EXERCISE DESCRIPTION - Return the following data exactly, with all pictures left out.

-*-

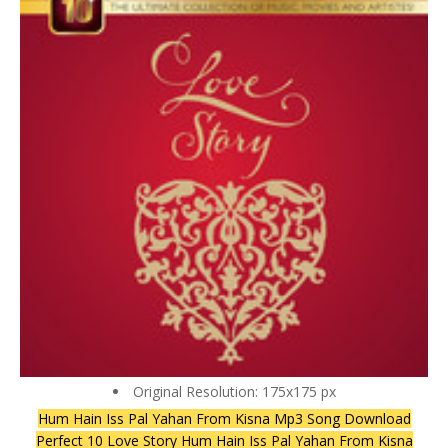
Original Resolution: 175x175 px
Hum Hain Iss Pal Yahan From Kisna Mp3 Song Download
Perfect 10 Love Story Hum Hain Iss Pal Yahan From Kisna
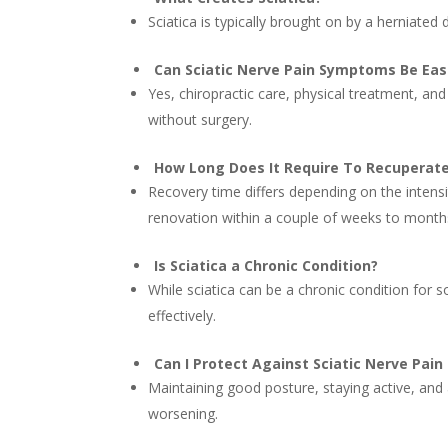
Sciatica is typically brought on by a herniated 
Can Sciatic Nerve Pain Symptoms Be Ea
Yes, chiropractic care, physical treatment, an
without surgery.
How Long Does It Require To Recuperate
Recovery time differs depending on the intens
renovation within a couple of weeks to month
Is Sciatica a Chronic Condition?
While sciatica can be a chronic condition for 
effectively.
Can I Protect Against Sciatic Nerve Pa
Maintaining good posture, staying active, and a
worsening.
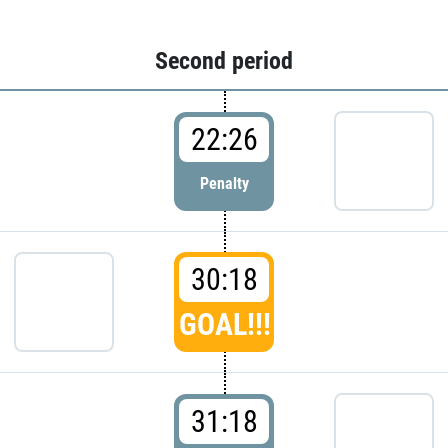
Second period
22:26
Penalty
30:18
GOAL!!!
31:18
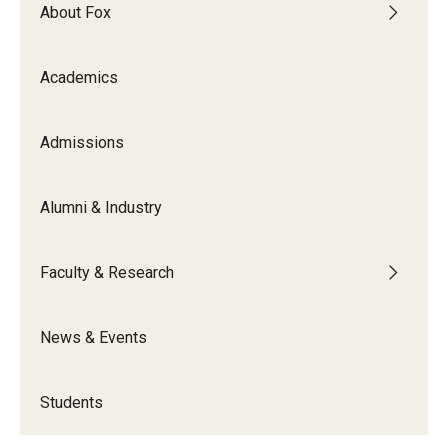
By The Numbers
About Fox
Contact Us
Academics
Diversity, Equity and Inclusion
Fox School Leadership
Admissions
Information & AV Technology
Alumni & Industry
Policies
Faculty & Research
Strategic Plan
Campus Safety
News & Events
Academics
Students
Advising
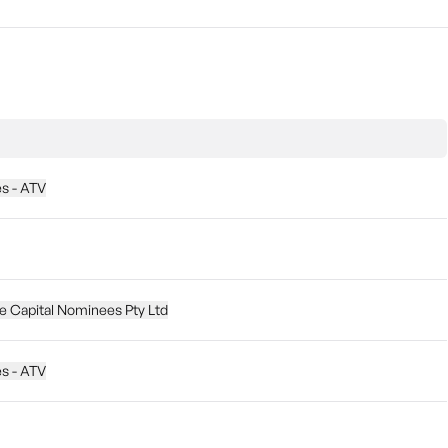
es - ATV
 Capital Nominees Pty Ltd
es - ATV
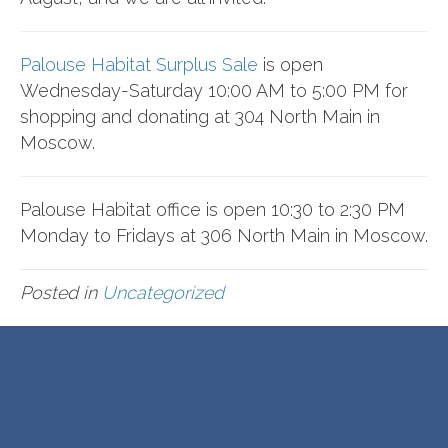
Palouse Habitat Surplus Sale
is open
Wednesday-Saturday 10:00 AM to 5:00 PM for
shopping and donating at 304 North Main in
Moscow.
Palouse Habitat office is open 10:30 to 2:30 PM
Monday to Fridays at 306 North Main in Moscow.
Posted in
Uncategorized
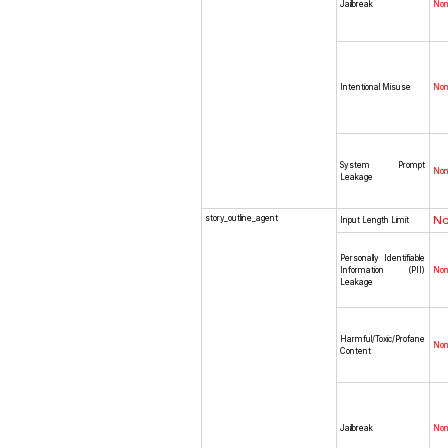
Jailbreak
No
Intentional Misuse
No
System Prompt
No
Leakage
story_outline_agent
N
Input Length Limit
Personally Identifiable
Information (PII)
No
Leakage
Harmful/Toxic/Profane
No
Content
Jailbreak
No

-*-

ANSWER -
Original Resolution: 175x175 px
Hum Hain Iss Pal Yahan From Kisna Mp3 Song Download
Perfect 10 Love Story Hum Hain Iss Pal Yahan From Kisna
Sciatica is typically brought on by a herniated 
Can Sciatic Nerve Pain Symptoms Be Ea
Yes, chiropractic care, physical treatment, an
without surgery.
How Long Does It Require To Recuperate
Recovery time differs depending on the intens
renovation within a couple of weeks to month
Is Sciatica a Chronic Condition?
While sciatica can be a chronic condition for 
effectively.
Can I Protect Against Sciatic Nerve Pa
Maintaining good posture, staying active, and a
worsening.
Second period
22:26
Penalty
30:18
GOAL!!!
31:18
By The Numbers
About Fox
Contact Us
Academics
Diversity, Equity and Inclusion
Fox School Leadership
Admissions
Information & AV Technology
Alumni & Industry
Policies
Faculty & Research
Strategic Plan
Campus Safety
News & Events
Academics
Students
Advising
es - ATV
 Capital Nominees Pty Ltd
es - ATV
Palouse Habitat Surplus Sale
is open
Wednesday-Saturday 10:00 AM to 5:00 PM for
shopping and donating at 304 North Main in
Moscow.
Palouse Habitat office is open 10:30 to 2:30 PM
Monday to Fridays at 306 North Main in Moscow.
Posted in
Uncategorized
Jailbreak
No
Intentional Misuse
No
System Prompt
No
Leakage
story_outline_agent
N
Input Length Limit
Personally Identifiable
Information (PII)
No
Leakage
Harmful/Toxic/Profane
No
Content
Jailbreak
No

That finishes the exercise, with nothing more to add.